* RECORD SET:
***

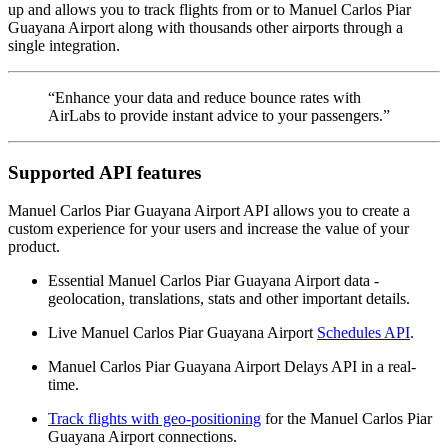
up and allows you to track flights from or to Manuel Carlos Piar
Guayana Airport along with thousands other airports through a
single integration.
“Enhance your data and reduce bounce rates with
AirLabs to provide instant advice to your passengers.”
Supported API features
Manuel Carlos Piar Guayana Airport API allows you to create a
custom experience for your users and increase the value of your
product.
Essential Manuel Carlos Piar Guayana Airport data -
geolocation, translations, stats and other important details.
Live Manuel Carlos Piar Guayana Airport
Schedules API
.
Manuel Carlos Piar Guayana Airport Delays API in a real-
time.
Track flights with geo-positioning
for the Manuel Carlos Piar
Guayana Airport connections.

***

* ASSIGNMENT:
Output nothing but an exact retyping of the material, pictures excluded.

* RESULT OF THE TASK:
up and allows you to track flights from or to Manuel Carlos Piar
Guayana Airport along with thousands other airports through a
single integration.
“Enhance your data and reduce bounce rates with
AirLabs to provide instant advice to your passengers.”
Supported API features
Manuel Carlos Piar Guayana Airport API allows you to create a
custom experience for your users and increase the value of your
product.
Essential Manuel Carlos Piar Guayana Airport data -
geolocation, translations, stats and other important details.
Live Manuel Carlos Piar Guayana Airport
Schedules API
.
Manuel Carlos Piar Guayana Airport Delays API in a real-
time.
Track flights with geo-positioning
for the Manuel Carlos Piar
Guayana Airport connections.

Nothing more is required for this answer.